▶ _DATASET_:
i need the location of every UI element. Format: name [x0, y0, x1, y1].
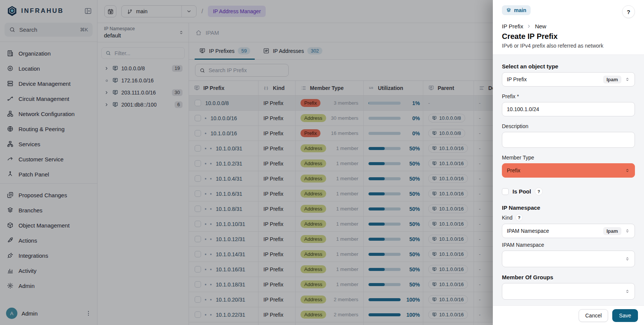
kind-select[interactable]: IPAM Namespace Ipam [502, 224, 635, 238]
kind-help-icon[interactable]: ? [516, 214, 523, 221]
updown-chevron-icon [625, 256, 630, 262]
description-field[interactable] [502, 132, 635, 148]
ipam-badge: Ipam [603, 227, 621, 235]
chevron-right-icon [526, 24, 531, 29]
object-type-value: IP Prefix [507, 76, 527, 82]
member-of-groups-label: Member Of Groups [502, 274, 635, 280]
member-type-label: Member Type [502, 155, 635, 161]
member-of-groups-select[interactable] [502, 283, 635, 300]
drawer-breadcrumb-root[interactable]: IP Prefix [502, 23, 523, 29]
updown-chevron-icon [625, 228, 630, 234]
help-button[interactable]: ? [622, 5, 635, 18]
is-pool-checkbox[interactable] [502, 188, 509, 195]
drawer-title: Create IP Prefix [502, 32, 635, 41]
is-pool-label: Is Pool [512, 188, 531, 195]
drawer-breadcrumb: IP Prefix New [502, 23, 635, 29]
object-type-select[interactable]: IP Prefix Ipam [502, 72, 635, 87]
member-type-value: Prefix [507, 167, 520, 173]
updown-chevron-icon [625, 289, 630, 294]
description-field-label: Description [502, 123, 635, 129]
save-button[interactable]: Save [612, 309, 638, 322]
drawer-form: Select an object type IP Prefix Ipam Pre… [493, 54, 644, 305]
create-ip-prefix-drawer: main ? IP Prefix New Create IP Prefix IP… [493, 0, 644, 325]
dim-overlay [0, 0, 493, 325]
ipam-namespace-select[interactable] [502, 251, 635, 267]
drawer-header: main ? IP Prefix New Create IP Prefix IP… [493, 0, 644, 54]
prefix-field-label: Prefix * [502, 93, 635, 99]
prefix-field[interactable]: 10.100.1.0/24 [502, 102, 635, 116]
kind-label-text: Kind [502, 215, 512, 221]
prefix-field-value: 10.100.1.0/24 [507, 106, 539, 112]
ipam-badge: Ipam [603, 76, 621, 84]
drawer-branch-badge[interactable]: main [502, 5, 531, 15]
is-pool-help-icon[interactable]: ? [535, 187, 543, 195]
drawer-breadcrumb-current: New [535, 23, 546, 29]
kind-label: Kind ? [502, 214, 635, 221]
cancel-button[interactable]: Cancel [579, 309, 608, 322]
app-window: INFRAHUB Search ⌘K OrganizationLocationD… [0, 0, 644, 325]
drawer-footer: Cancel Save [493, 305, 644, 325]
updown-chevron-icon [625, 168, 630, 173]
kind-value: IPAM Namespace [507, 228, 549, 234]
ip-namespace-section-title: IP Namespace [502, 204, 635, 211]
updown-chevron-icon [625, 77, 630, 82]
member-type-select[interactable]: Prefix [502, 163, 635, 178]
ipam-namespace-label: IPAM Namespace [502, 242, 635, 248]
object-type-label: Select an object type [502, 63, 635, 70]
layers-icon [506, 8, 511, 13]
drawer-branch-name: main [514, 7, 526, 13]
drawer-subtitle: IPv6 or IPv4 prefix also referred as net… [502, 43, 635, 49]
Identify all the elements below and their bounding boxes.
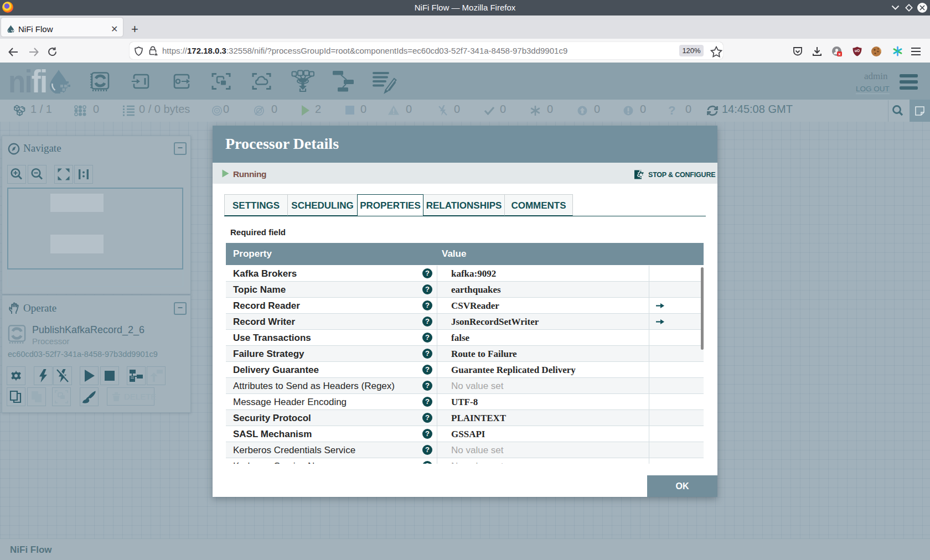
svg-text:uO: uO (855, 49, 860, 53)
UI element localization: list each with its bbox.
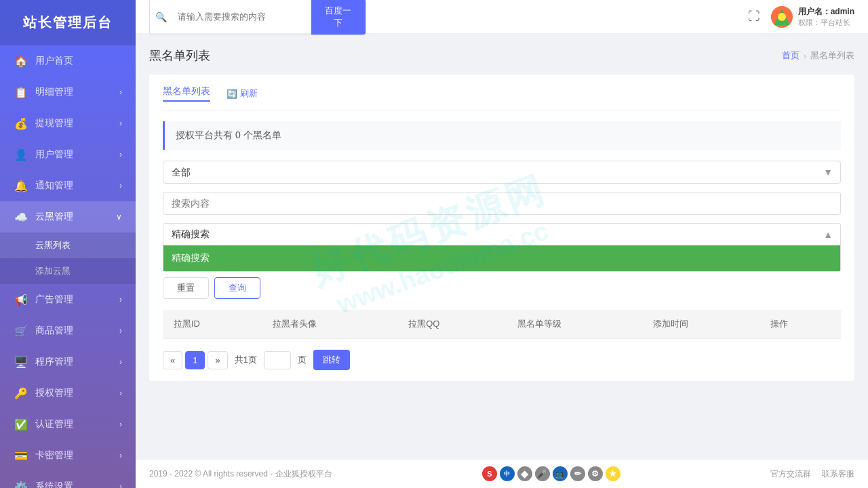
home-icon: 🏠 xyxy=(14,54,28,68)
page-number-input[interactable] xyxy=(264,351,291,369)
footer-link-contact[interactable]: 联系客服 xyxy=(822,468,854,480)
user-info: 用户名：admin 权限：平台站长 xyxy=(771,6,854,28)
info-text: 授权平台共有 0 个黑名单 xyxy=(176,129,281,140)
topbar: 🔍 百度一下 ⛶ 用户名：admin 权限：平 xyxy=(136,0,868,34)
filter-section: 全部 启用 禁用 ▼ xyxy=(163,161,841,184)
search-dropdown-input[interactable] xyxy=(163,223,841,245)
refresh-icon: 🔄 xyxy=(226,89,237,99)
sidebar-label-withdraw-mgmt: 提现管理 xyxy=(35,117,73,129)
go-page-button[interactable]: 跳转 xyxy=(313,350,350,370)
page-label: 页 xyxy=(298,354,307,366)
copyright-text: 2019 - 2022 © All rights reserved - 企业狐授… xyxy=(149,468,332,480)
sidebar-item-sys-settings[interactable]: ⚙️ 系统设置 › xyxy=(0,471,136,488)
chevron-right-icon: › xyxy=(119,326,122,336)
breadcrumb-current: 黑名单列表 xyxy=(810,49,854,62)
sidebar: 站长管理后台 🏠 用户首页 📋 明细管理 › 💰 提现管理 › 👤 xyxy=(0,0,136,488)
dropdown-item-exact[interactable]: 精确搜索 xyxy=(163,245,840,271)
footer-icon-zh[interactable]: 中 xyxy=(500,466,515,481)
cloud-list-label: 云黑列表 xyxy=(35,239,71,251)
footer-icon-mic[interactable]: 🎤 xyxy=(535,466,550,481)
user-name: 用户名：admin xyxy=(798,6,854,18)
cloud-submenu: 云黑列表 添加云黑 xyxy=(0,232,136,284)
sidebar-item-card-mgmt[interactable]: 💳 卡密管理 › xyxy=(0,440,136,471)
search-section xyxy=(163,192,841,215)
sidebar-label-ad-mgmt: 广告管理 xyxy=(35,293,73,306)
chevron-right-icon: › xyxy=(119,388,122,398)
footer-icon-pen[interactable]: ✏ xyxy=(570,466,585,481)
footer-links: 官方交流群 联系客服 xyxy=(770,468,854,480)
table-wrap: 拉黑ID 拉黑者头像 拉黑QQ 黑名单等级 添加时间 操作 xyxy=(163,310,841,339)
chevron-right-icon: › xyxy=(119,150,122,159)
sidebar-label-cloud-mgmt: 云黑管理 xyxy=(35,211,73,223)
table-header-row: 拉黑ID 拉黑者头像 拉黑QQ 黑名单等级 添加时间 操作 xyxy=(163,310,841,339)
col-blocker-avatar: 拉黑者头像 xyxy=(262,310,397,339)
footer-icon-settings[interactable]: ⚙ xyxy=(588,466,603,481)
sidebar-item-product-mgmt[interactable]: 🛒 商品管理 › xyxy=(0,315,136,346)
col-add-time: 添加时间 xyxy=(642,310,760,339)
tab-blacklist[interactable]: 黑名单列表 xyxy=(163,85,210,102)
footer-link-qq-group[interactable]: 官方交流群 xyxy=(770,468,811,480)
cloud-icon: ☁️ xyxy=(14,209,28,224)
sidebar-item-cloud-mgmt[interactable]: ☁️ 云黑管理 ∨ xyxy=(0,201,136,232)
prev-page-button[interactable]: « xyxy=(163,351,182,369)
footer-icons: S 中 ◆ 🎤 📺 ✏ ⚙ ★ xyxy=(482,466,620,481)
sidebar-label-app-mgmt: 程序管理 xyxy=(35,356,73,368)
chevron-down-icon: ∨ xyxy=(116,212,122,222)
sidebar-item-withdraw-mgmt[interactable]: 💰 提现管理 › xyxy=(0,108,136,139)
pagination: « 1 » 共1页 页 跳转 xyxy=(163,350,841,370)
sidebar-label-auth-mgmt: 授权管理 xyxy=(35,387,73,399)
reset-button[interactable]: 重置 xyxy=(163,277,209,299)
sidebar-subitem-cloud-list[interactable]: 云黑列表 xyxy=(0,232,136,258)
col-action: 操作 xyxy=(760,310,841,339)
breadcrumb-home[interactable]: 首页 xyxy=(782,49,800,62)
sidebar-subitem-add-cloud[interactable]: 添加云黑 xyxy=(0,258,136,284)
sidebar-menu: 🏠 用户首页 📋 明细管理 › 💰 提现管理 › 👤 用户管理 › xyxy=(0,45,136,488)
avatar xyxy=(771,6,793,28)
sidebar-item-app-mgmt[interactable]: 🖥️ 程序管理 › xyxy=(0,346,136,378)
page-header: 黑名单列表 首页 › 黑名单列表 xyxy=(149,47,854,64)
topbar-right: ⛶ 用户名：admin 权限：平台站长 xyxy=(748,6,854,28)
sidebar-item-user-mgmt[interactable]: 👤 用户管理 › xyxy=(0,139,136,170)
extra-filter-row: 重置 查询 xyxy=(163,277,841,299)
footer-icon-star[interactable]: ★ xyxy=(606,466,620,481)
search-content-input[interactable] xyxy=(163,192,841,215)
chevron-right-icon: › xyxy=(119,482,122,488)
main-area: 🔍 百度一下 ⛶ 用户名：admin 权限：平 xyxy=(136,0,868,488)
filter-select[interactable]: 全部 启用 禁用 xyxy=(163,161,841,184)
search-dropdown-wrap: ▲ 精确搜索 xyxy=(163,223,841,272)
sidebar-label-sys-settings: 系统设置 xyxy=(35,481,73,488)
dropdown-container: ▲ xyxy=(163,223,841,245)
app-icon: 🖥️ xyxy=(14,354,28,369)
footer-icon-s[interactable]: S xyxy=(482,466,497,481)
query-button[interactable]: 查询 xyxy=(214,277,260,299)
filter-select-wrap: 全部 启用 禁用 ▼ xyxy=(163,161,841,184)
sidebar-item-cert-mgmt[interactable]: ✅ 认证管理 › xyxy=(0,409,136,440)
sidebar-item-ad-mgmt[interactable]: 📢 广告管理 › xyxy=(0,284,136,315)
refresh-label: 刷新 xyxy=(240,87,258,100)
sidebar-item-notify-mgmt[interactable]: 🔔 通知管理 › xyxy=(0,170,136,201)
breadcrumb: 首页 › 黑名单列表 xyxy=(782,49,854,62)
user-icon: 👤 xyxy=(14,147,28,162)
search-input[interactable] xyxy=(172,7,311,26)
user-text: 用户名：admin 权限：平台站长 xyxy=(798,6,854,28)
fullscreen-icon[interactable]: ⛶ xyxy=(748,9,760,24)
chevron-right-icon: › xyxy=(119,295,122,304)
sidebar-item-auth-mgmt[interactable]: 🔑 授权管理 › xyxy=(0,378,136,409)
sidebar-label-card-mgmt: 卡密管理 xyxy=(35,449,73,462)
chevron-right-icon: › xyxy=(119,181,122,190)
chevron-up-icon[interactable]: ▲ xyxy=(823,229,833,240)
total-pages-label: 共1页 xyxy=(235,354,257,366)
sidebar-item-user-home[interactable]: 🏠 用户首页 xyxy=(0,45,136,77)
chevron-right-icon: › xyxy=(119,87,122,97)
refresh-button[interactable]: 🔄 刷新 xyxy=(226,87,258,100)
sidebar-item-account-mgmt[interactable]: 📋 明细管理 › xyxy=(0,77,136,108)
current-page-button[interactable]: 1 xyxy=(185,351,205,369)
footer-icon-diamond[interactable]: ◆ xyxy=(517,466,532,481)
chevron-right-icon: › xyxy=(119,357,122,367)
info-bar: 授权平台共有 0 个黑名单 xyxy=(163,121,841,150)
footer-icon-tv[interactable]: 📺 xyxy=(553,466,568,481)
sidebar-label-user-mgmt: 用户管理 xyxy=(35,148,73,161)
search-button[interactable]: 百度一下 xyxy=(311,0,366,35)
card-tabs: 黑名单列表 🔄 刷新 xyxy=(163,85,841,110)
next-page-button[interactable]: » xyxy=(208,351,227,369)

▶ _TASK PROMPT_: Go through the entries above, and wherever a line holds the word "topbar", copy that line.

▶ _RESPONSE BELOW_:
topbar: 🔍 百度一下 ⛶ 用户名：admin 权限：平 xyxy=(136,0,868,34)
topbar-right: ⛶ 用户名：admin 权限：平台站长 xyxy=(748,6,854,28)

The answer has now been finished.